(Stored data entries)

⁂

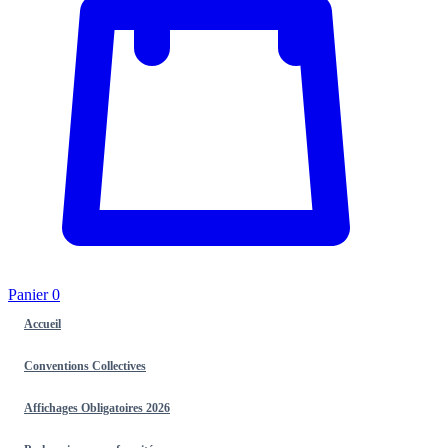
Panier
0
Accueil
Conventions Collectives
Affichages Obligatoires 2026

⁂

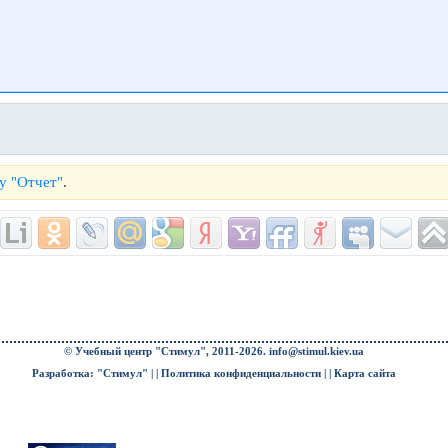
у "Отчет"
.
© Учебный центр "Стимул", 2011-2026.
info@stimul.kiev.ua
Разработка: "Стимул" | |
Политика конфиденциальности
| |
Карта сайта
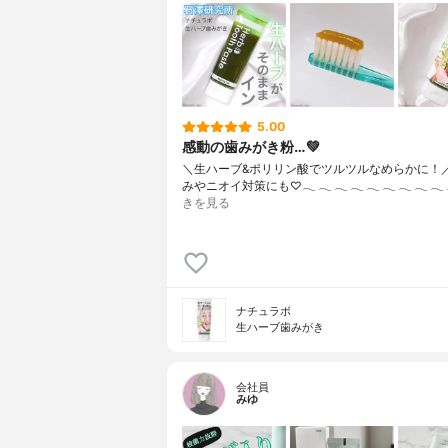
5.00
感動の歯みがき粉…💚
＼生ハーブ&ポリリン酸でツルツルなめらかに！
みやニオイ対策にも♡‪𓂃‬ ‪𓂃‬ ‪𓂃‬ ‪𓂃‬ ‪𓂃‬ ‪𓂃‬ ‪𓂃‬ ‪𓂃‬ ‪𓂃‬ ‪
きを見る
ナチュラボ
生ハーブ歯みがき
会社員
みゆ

⁂

__Exercise__: Each line holding the word "Стимул" must be copied from the data.

__Response for this exercise__:
© Учебный центр "Стимул", 2011-2026.
Разработка: "Стимул" | |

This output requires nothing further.